The paper presents a novel, comprehensive inspection approach for Nb3Sn coils, enabling precise root-cause analysis of quenches and coil damage in accelerator magnets.

Findings

Identification of transverse broken sub-elements as quench causes

Effective micro-optical and deep etching techniques for coil analysis

Application to CERN and US coils demonstrating method efficacy

Abstract

The design and production of Nb3Sn-based dipole and quadrupole magnets is critical for the realization of the High-Luminosity Large Hadron Collider (HL-LHC) at the European Organization for Nuclear Research (CERN).
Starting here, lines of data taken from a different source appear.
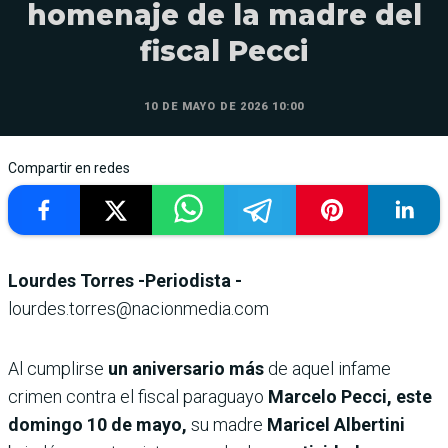
homenaje de la madre del
fiscal Pecci
10 DE MAYO DE 2026 10:00
Compartir en redes
Lourdes Torres -Periodista -
lourdes.torres@nacionmedia.com
Al cumplirse
un aniversario más
de aquel infame
crimen contra el fiscal paraguayo
Marcelo Pecci, este
domingo 10 de mayo,
su madre
Maricel Albertini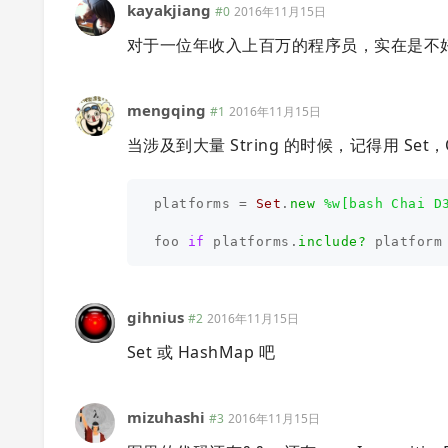
kayakjiang
#0
2016年11月15日
对于一位年收入上百万的程序员，实在是不
mengqing
#1
2016年11月15日
当涉及到大量 String 的时候，记得用 Set，O(1
platforms
=
Set
.
new
%w[bash Chai D
foo
if
platforms
.
include?
platform
gihnius
#2
2016年11月15日
Set 或 HashMap 吧
mizuhashi
#3
2016年11月15日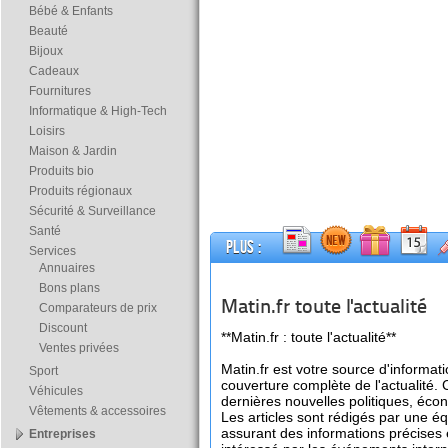
Bébé & Enfants
Beauté
Bijoux
Cadeaux
Fournitures
Informatique & High-Tech
Loisirs
Maison & Jardin
Produits bio
Produits régionaux
Sécurité & Surveillance
Santé
Plus :
Services
Annuaires
Bons plans
Matin.fr toute l'actualité
Comparateurs de prix
Discount
**Matin.fr : toute l'actualité**
Ventes privées
Matin.fr est votre source d'informat
Sport
couverture complète de l'actualité.
Véhicules
dernières nouvelles politiques, écon
Vêtements & accessoires
Les articles sont rédigés par une é
assurant des informations précises
Entreprises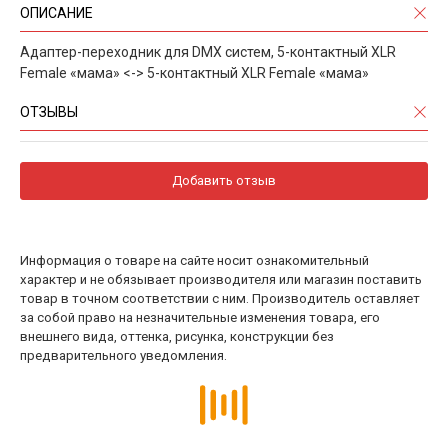
ОПИСАНИЕ
Адаптер-переходник для DMX систем, 5-контактный XLR
Female «мама» <-> 5-контактный XLR Female «мама»
ОТЗЫВЫ
Добавить отзыв
Информация о товаре на сайте носит ознакомительный
характер и не обязывает производителя или магазин поставить
товар в точном соответствии с ним. Производитель оставляет
за собой право на незначительные изменения товара, его
внешнего вида, оттенка, рисунка, конструкции без
предварительного уведомления.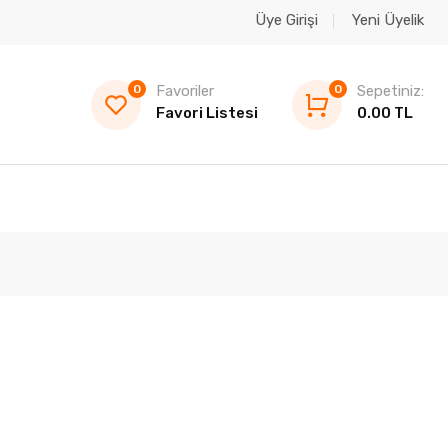
Üye Girişi
Yeni Üyelik
0
Favoriler
0
Sepetiniz:
Favori Listesi
0.00 TL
Nb3Sn superconducting coils are aimed at enhancing the bending and focusing strengths of accelerator magnets for HL-LHC and beyond. Due to the brittle nature of Nb3Sn, the coil fabrication steps are very challenging and require very careful QA/QC. Flaws in the Nb3Sn filaments may lead to quenches, and eventually, performance limitation below nominal during magnet testing. A novel inspection method, including advanced non-destructive and destructive techniques, was developed to explore the root-causes of quenches occurring in performance-limiting coils. The most relevant results obtained for MQXF coils through this innovative inspection method are presented. This approach allows for precise assessment of the physical events associated to the quenches experienced b y magnet coils, mainly occurring under the form of damaged strands with transversely broken sub-elements. Coil-slice preparation, micro-optical observations of transverse and longitudinal cross-sections, and a deep etching technique of copper will be illustrated in the present work, with a focus on the results achieved for a CERN coil from a non-conforming quadrupole magnet prototype, and two coils fabricated in the US, in the framework of the Accelerator Upgrade Project (AUP) collaboration, from two different non-conforming quadrupole magnets, respectively. The results obtained through the proposed inspection method will be illustrated.